Ciri khas budaya ini adalah membentuk karakter masyarakat yang agraris-egaliter, bekerja keras, agresif, ekspansif dan memiliki solidaritas tinggi, tetapi masih menempatkan pemimpin agama Islam sebagai tokoh kunci. Wilayahnya meliputi Pasuruan, Probolinggo, Situbondo, Bondowoso, Lumajang, dan Jember.

Pembagian wilayah kultural ini menunjukkan bahwa Jatim memang dinamis, terus bergerak. Inilah bagian dari Jawa yang mengalami perubahan budaya yang dipelopori oleh percampuran budaya lokal. Tempat ”kuali” budaya-budaya lokal dan asing ”dileburkan”.
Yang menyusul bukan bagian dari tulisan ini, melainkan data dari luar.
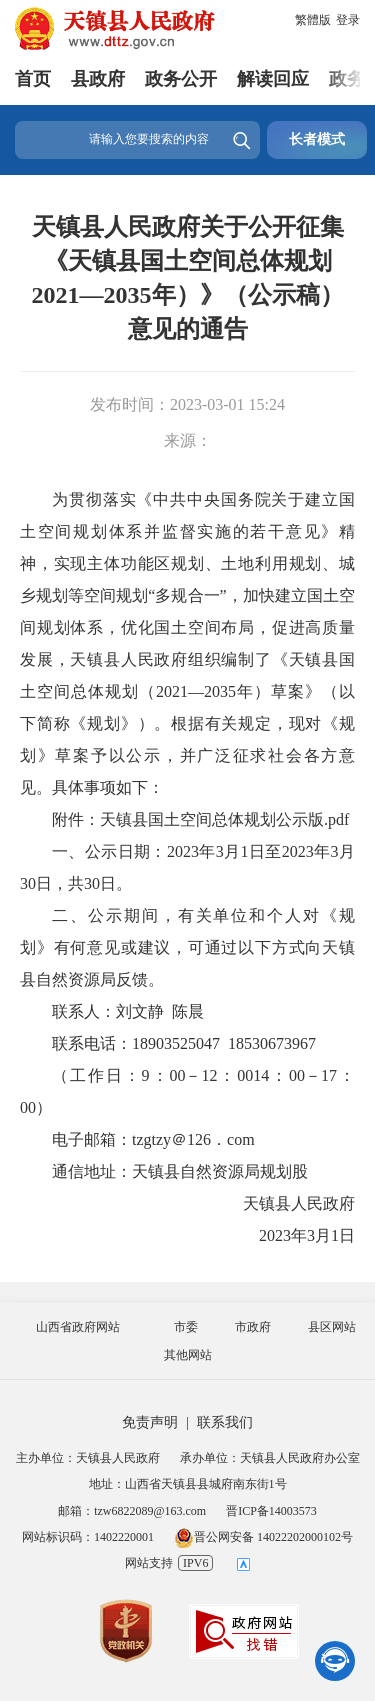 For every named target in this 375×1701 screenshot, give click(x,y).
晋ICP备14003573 (271, 1511)
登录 (348, 20)
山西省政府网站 (78, 1327)
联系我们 (225, 1422)
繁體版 (313, 20)
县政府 (98, 79)
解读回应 (273, 79)
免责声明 (150, 1422)
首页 (33, 79)
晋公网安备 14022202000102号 (263, 1537)
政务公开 (181, 79)
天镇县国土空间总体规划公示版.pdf (224, 819)
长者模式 (317, 139) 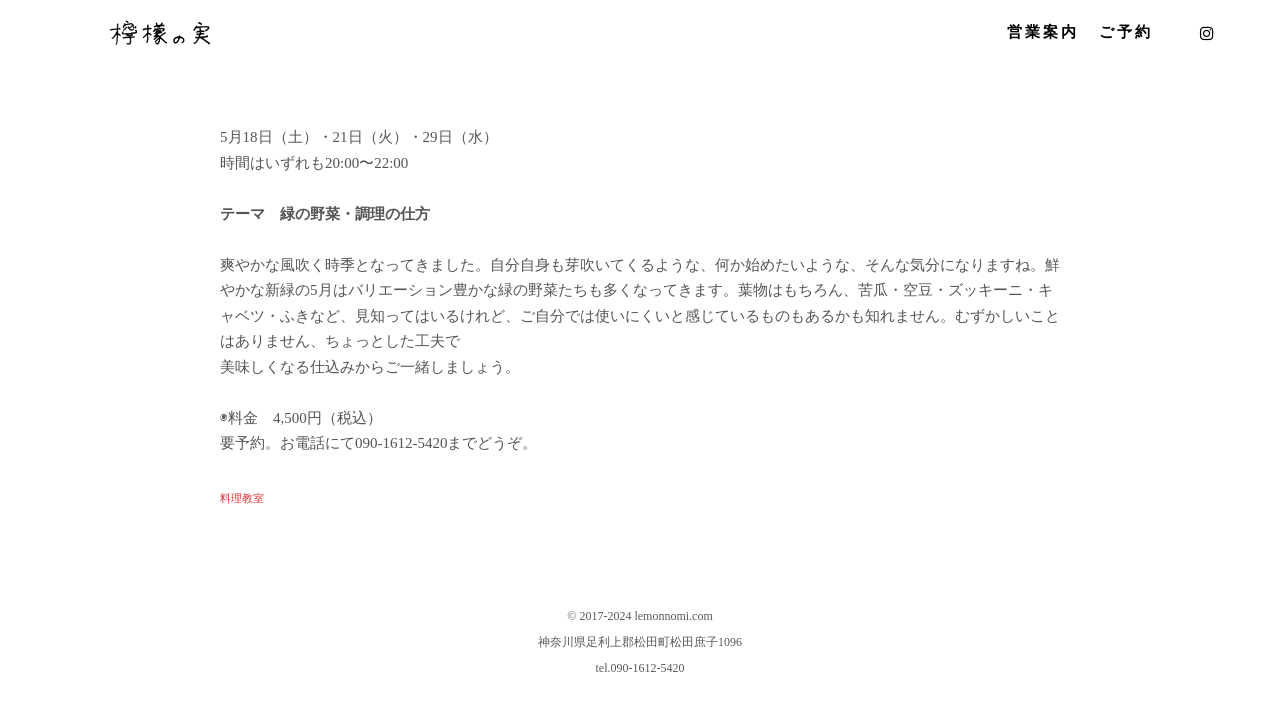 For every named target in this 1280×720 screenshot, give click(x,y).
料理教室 (242, 498)
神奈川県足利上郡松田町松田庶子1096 (640, 642)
(Ignatius Kristanto/ Litbang Kompas)

1 komentar:

  1. Asal mula Arek berasal ketika jaman Kerajaan Singosari-Majapahit. Pada saat berdirinya Kerajaan Singosari-Malang dan Ken Arok sebagai Rajanya, ada peruntukan khusus untuk nama Arek yg berarti adalah -keturunan-. Arok memiliki arti Dewa/Tuhan sedangkan Arek berarti "Anak/Anak-dari" (Arti Ken sendiri selain memiliki banyak arti juga kental dgn makna "teritorial"). Ini adalah bentuk pembeda dari wilayah "Bocah-an" dan "Arek-an" yg mana ditambah lagi ketika jaman kebesaran Kerajaan Majapahit daerah "Bocah" adalah merupakan wilayah "Arek" tapi tidaklah sebaliknya.

    Nah, praktis jika melihat Kota Surabaya adalah kota para pendatang, dimana semua daerah berdatangan dan berkumpul; dan soal "Arek" ini adalah wujud dari keunggulan serta pengaruh kuat dari leluhur di jaman dulu.

    Pelajari dan amati sejarahnya, barulah kita tarik dari Malang ke Surabaya. Karena tidak dapat dipungkiri bahwa Surabaya merupakan daerah suksesor dan pewaris genetik kreatif Malang secara tidak terlihat.

    "Bukan untuk perbedaan tapi janganlah disamakan".